Häufige Fehler bei Gerber

  • Jedes 4-Kreuz-Gebot als Gerber werten. Nach einer Farbauktion ist 4 Kreuz natürlich oder ein Splinter. Gerber ist ausschließlich der direkte Sprung über Sans Atout.
  • Fragen, obwohl nur Spielwerte vorhanden sind. Ohne Schlemmambitionen verrät die Assfrage den Gegnern nur unnötig Informationen.
  • Die Antwortleiter verwechseln. Die erste Stufe (4 Karo) zeigt 0 oder 4 Asse, nicht eins. Wer das übersieht, reizt schnell den falschen Kontrakt.
  • Gerber nach einer vereinbarten Trumpffarbe einsetzen. Sobald eine Farbe feststeht, gehört die Assfrage Blackwood, nicht mehr Gerber.

Häufig gestellte Fragen

Wann setzt man Gerber statt Blackwood ein?

Gerber setzt man direkt nach einer Sans-Atout-Eröffnung oder einem Sans-Atout-Rebid ein, weil 4 Sans Atout dort selbst als Sprung zum Kontrakt gelten würde. In allen anderen Situationen, in denen bereits eine Trumpffarbe vereinbart ist, verwendet man Blackwood.

Ist 4 Kreuz immer Gerber?

Nein. 4 Kreuz ist nur dann Gerber, wenn es direkt über ein Sans-Atout-Gebot des Partners gereizt wird. In jedem anderen Zusammenhang bleibt es ein natürliches Kreuzgebot.

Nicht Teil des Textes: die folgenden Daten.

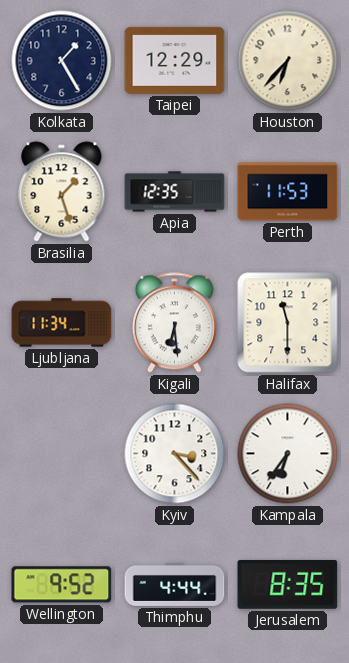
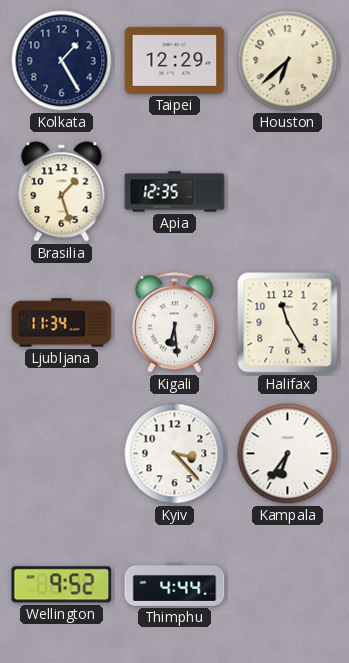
Houston: 6:37 -> 6:38
Perth: 11:53 -> none
Halifax: 11:30 -> 11:25
Jerusalem: 8:35 -> none
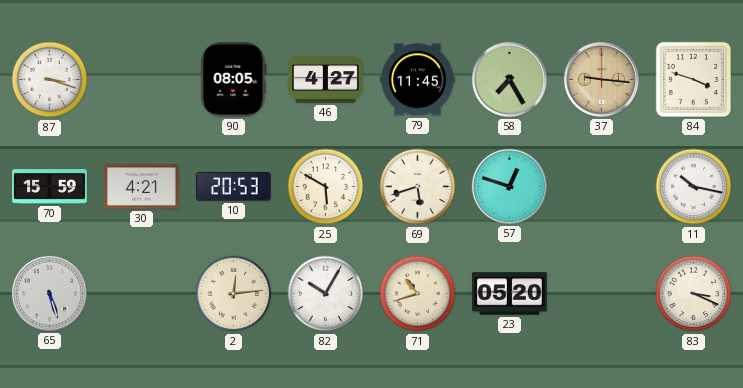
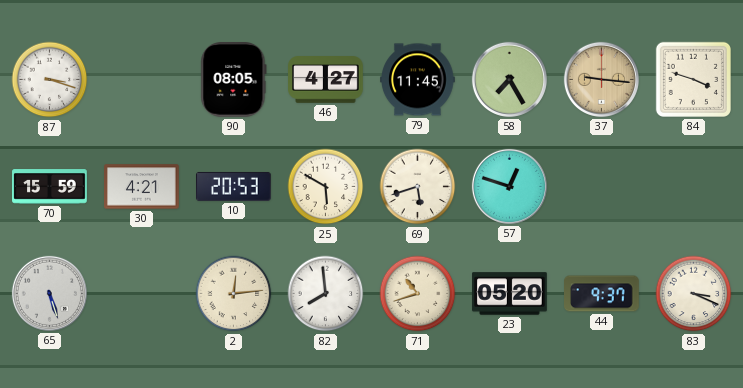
11: 10:17 -> none
82: 10:05 -> 7:59
44: none -> 9:37
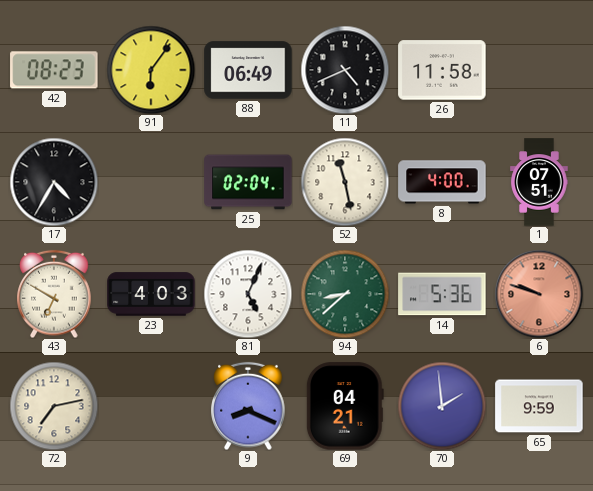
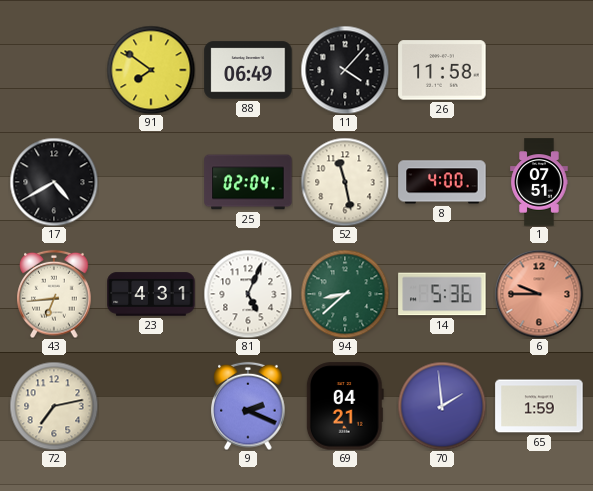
42: 08:23 -> none
91: 6:06 -> 7:51
11: 4:41 -> 4:07
17: 4:35 -> 4:40
43: 6:50 -> 6:44
23: 4:03 -> 4:31
6: 9:48 -> 9:45
9: 8:19 -> 2:19
65: 9:59 -> 1:59
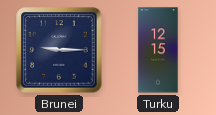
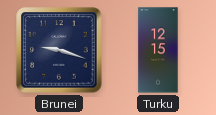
Brunei: 9:15 -> 9:18
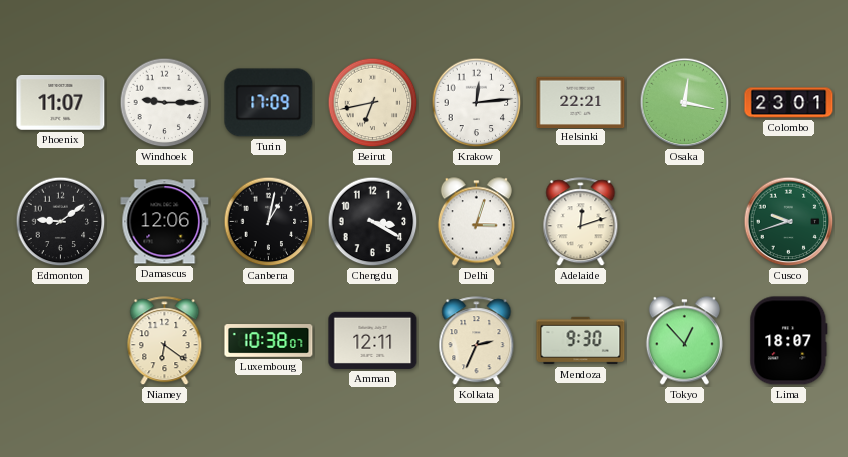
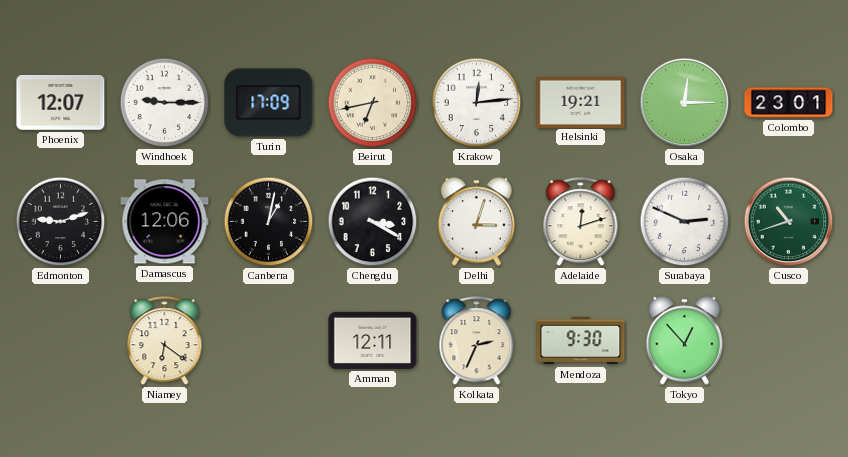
Phoenix: 11:07 -> 12:07
Helsinki: 22:21 -> 19:21
Osaka: 12:17 -> 12:15
Edmonton: 9:09 -> 9:12
Surabaya: none -> 2:49
Cusco: 9:42 -> 10:42
Luxembourg: 10:38 -> none
Lima: 18:07 -> none
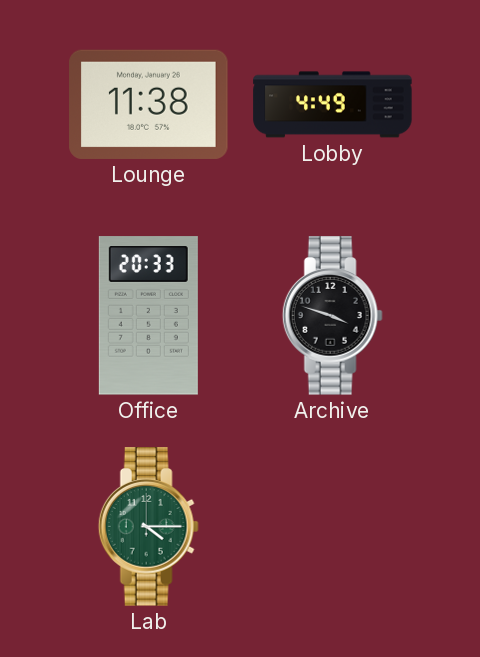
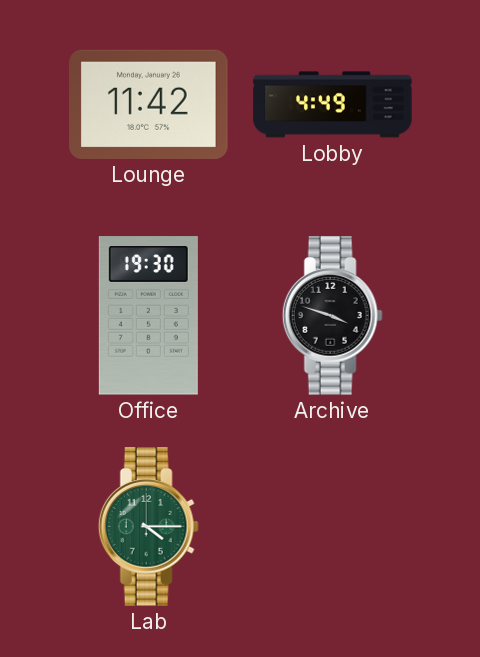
Lounge: 11:38 -> 11:42
Office: 20:33 -> 19:30
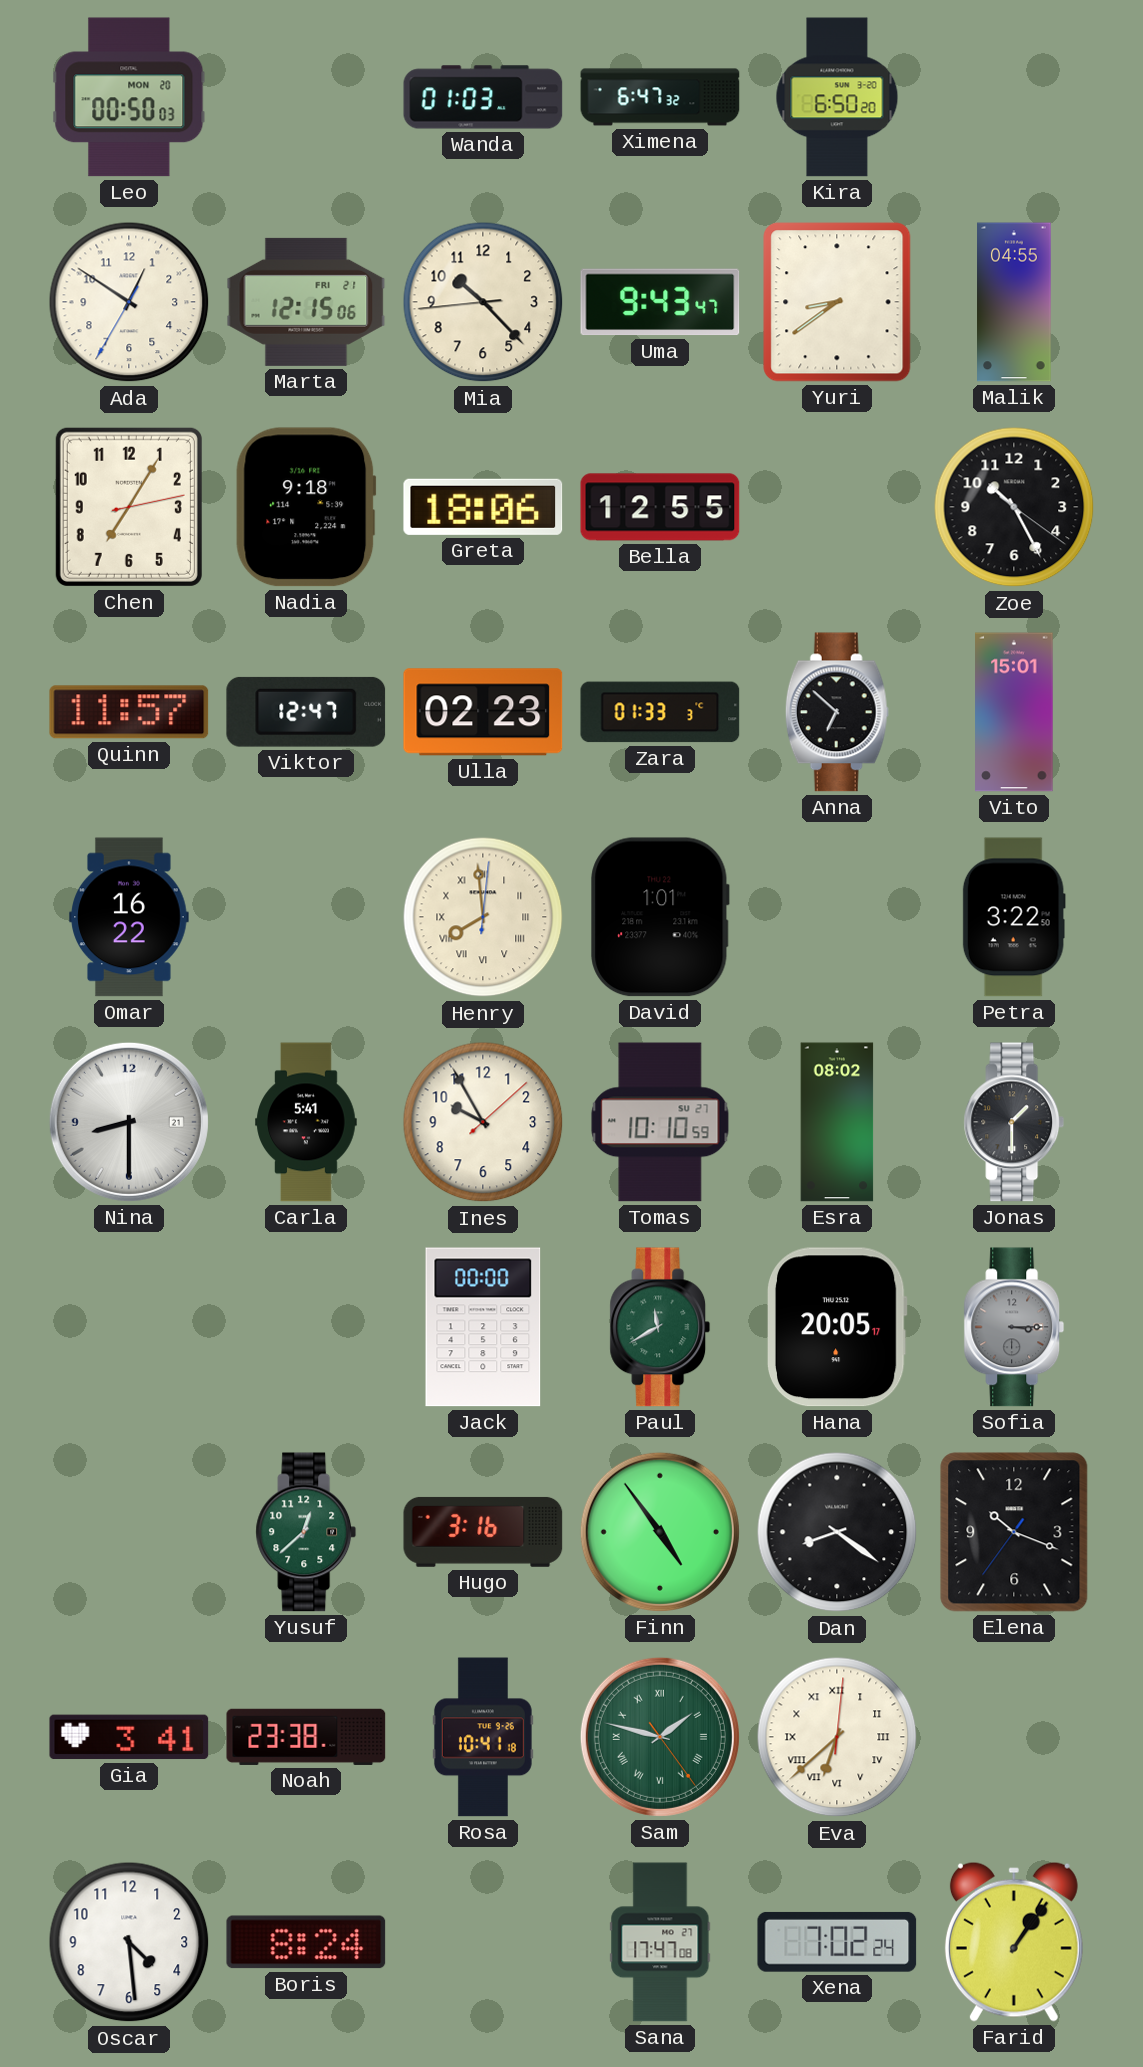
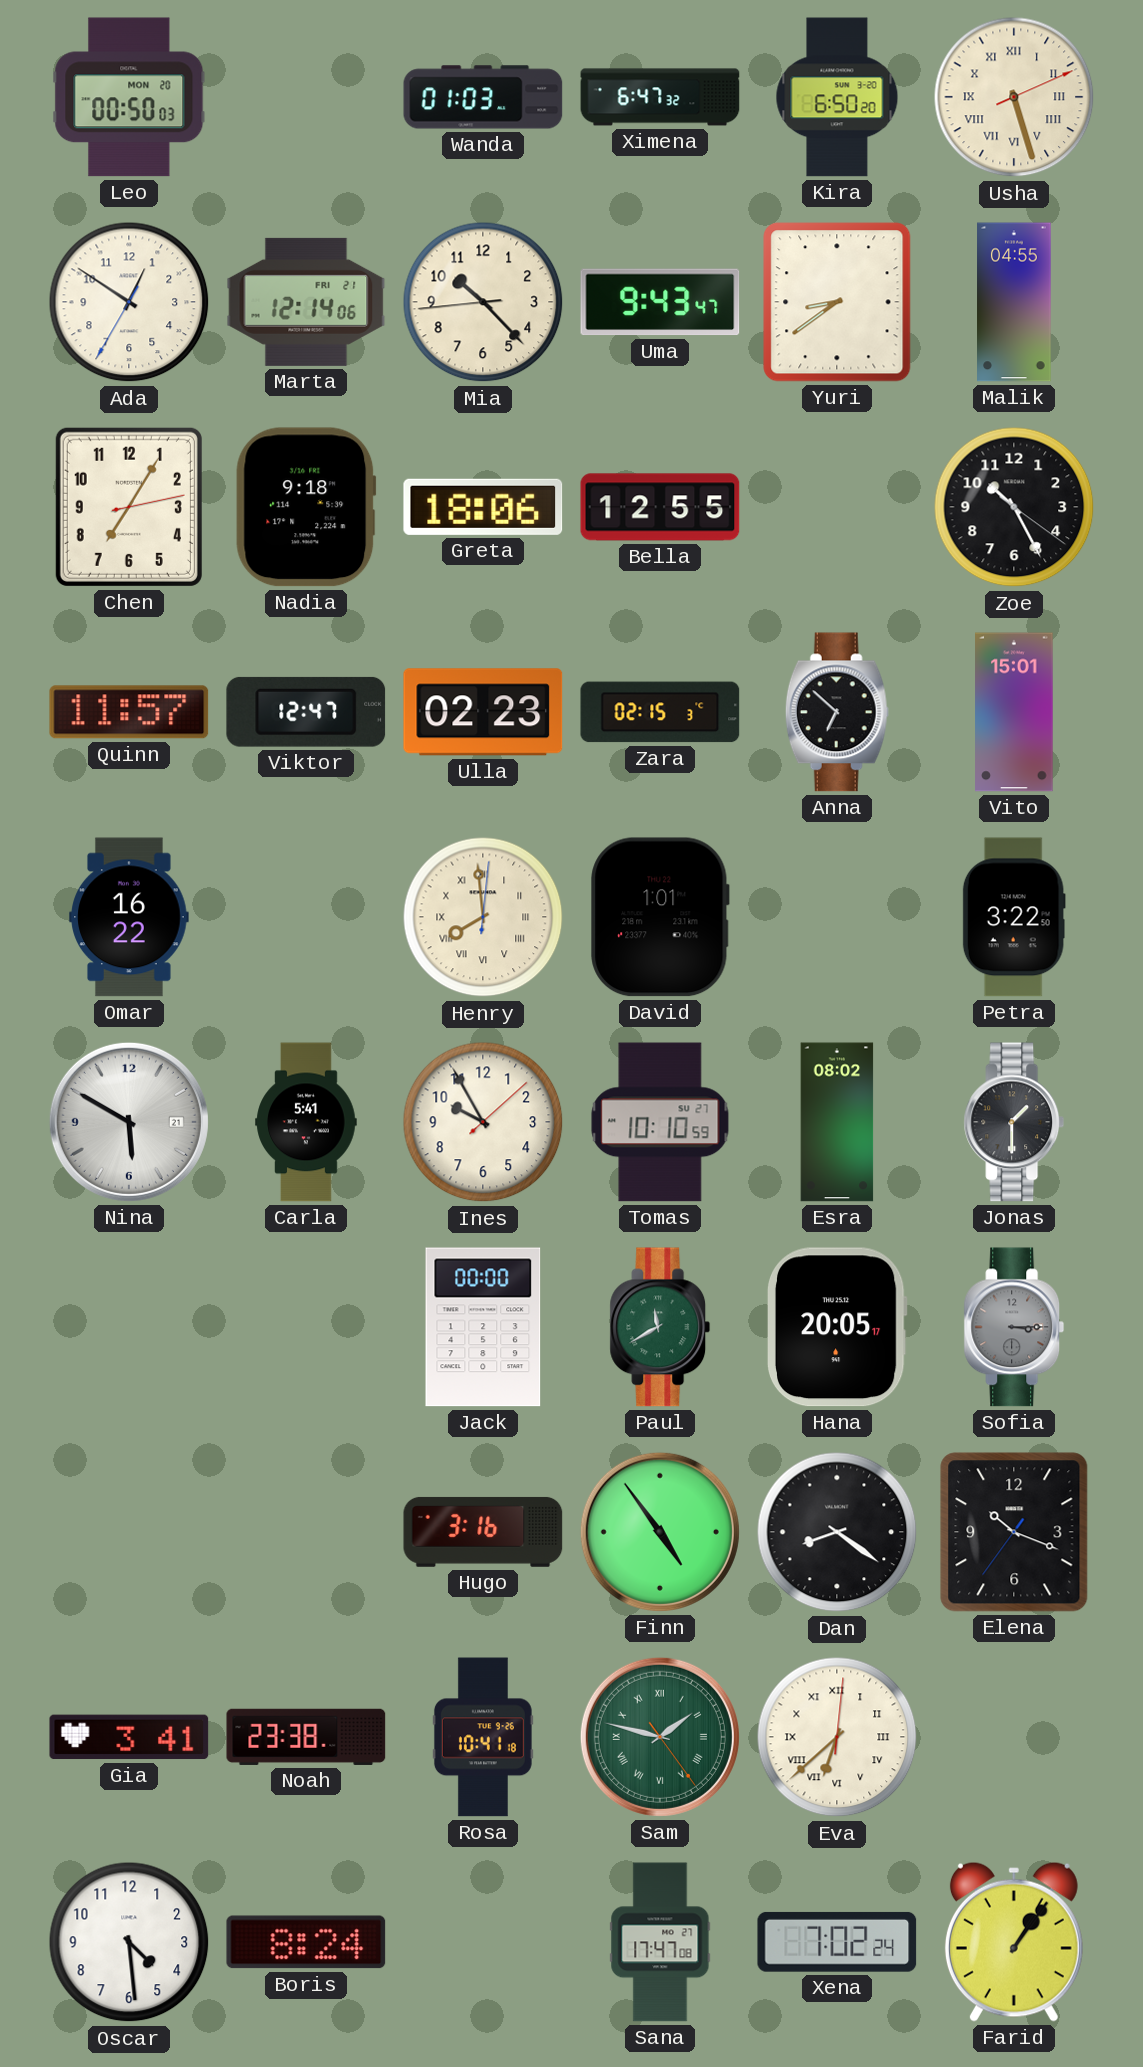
Usha: none -> 5:27
Marta: 12:15 -> 12:14
Zara: 01:33 -> 02:15
Nina: 8:30 -> 5:50
Yusuf: 12:38 -> none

Wie unterscheiden sich die Antworten von Gerber und Blackwood?

Beide folgen demselben Muster (0 oder 4, 1, 2, 3 Asse), nur beginnt Gerber eine Stufe tiefer bei 4 Karo statt bei 5 Kreuz.

Muss man Gerber vor dem Spiel vereinbaren?

Ja, wie jede Konvention muss Gerber ausdrücklich mit dem Partner abgesprochen und auf der Konventionskarte vermerkt werden, da 4 Kreuz sonst natürlich verstanden werden könnte.

Fragt Gerber auch nach Königen?

Manche Partnerschaften vereinbaren eine Königsfrage nach Gerber, meist durch ein weiteres künstliches Gebot eine Stufe höher, das ist aber seltener genutzt als die Königsfrage bei Standard-Blackwood.

Ist Gerber für Einsteiger sinnvoll?

Ja, sobald Blackwood sicher sitzt, ist Gerber eine sehr kleine Ergänzung, die genau die Lücke schließt, in der Blackwood nicht funktioniert, nämlich direkt nach einer Sans-Atout-Eröffnung.